Making a Splash: Google Wave Wows Users
Google Wave, the Internet search giant’s "new personal communication and collaboration tool", is currently being road-tested by thousands of volunteers. New Media Knowledge’s Chris Lee caught up with leading charity Dogs Trust to gain feedback on how it was using the tool.
Google unveiled its Google Wave communication tool in May this year. Google Wave has been described as being “how email would look if it was invented yesterday” and brings together email, social networks, wikis and instant messaging to create a real-time collaborative environment.
To test the open-source environment, Google invited thousands of users to trial the product and supply feedback. A “wave”, according to Google, is “equal parts conversation and document. People can communicate and work together with richly formatted text, photos, videos, maps and more.” Waves can also be shared and are live – participants can see transmissions as they are being typed.
“Email essentially mimics snail mail,” according to engineer Lars Rasmussen in Google Wave’s launch video. “Wave, by contrast, starts out with the definition of a conversation…and instead of thinking of individual messages as being sent back and forth we think of the entire conversation object as being a shared object being shared on a server somewhere.”
Making Waves
One organisation trialling Google Wave in the UK is Dogs Trust. The charity’s digital team has been using Google Wave since early October.
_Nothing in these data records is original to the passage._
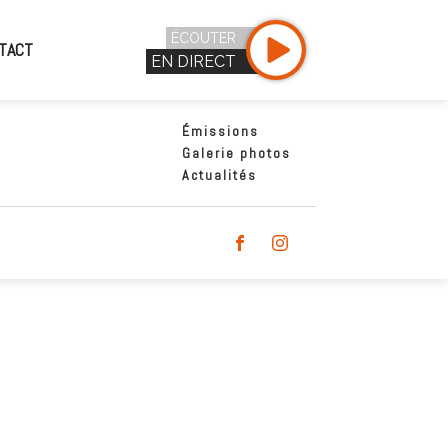
ÉCOUTER
TACT
EN DIRECT
Émissions
Galerie photos
Actualités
“Internally we have used [Google Wave] to create collaborative documents such as reports, a survey and to discuss things,” Dogs Trust’s digital marketing manager Jacqui Darlow explained. “We have just found out that people in our other centres have access too and so that opens up the possibility of generating things such as press releases a lot quicker than using email.”
Darlow told NMK that the group had set up a Dogs Trust account and offered invitations to other charities only, the aim being to try and find out what charities can do with Google Wave and learn from each other.
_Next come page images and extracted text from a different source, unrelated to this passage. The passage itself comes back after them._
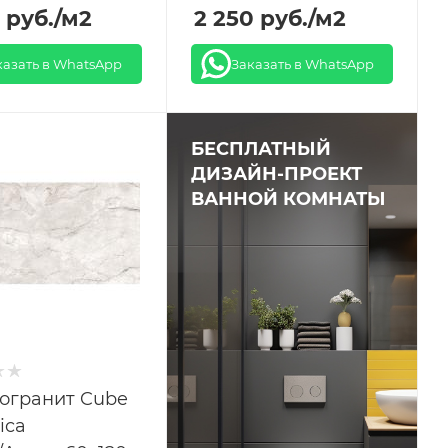
руб.
/м2
2 250
руб.
/м2
казать в WhatsApp
Заказать в WhatsApp
БЕСПЛАТНЫЙ
ДИЗАЙН-ПРОЕКТ
ВАННОЙ КОМНАТЫ
огранит Cube
ica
So has the experience been a positive or negative one?
“It’s hard to say, so far for us it’s been a bit of a novelty and at times a distraction,” Darlow said. “Once the initial excitement of having something no one else did wore off we seemed to not visit it as much. Partly as talking to yourself or colleagues on yet another platform can be a bit tiring, but it is nice to be able to discuss things with those we know through other networks in more detail.”
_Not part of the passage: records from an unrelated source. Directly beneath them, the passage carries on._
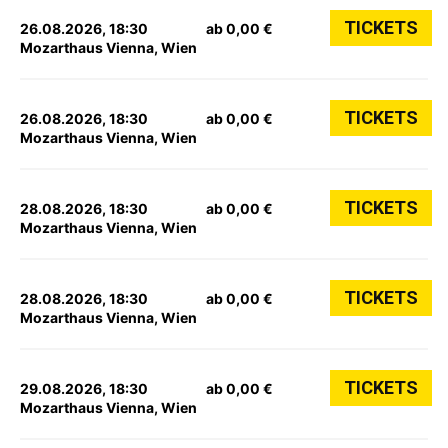
TICKETS
26.08.2026, 18:30
ab 0,00 €
Mozarthaus Vienna, Wien
TICKETS
26.08.2026, 18:30
ab 0,00 €
Mozarthaus Vienna, Wien
TICKETS
28.08.2026, 18:30
ab 0,00 €
Mozarthaus Vienna, Wien
TICKETS
28.08.2026, 18:30
ab 0,00 €
Mozarthaus Vienna, Wien
TICKETS
29.08.2026, 18:30
ab 0,00 €
Mozarthaus Vienna, Wien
Darlow said that that the fact that participants could see what others were writing as they were typing may force people to think twice before keying in responses. But will Dogs Trust continue to use Google Wave?
“We are not developers and we are waiting for the developer that creates the app that makes us go ‘ah that’s what we can use wave for’,” she said. “It may be a Twitteresque type of system that we leave for a while and then get dragged back to when it becomes more mainstream.”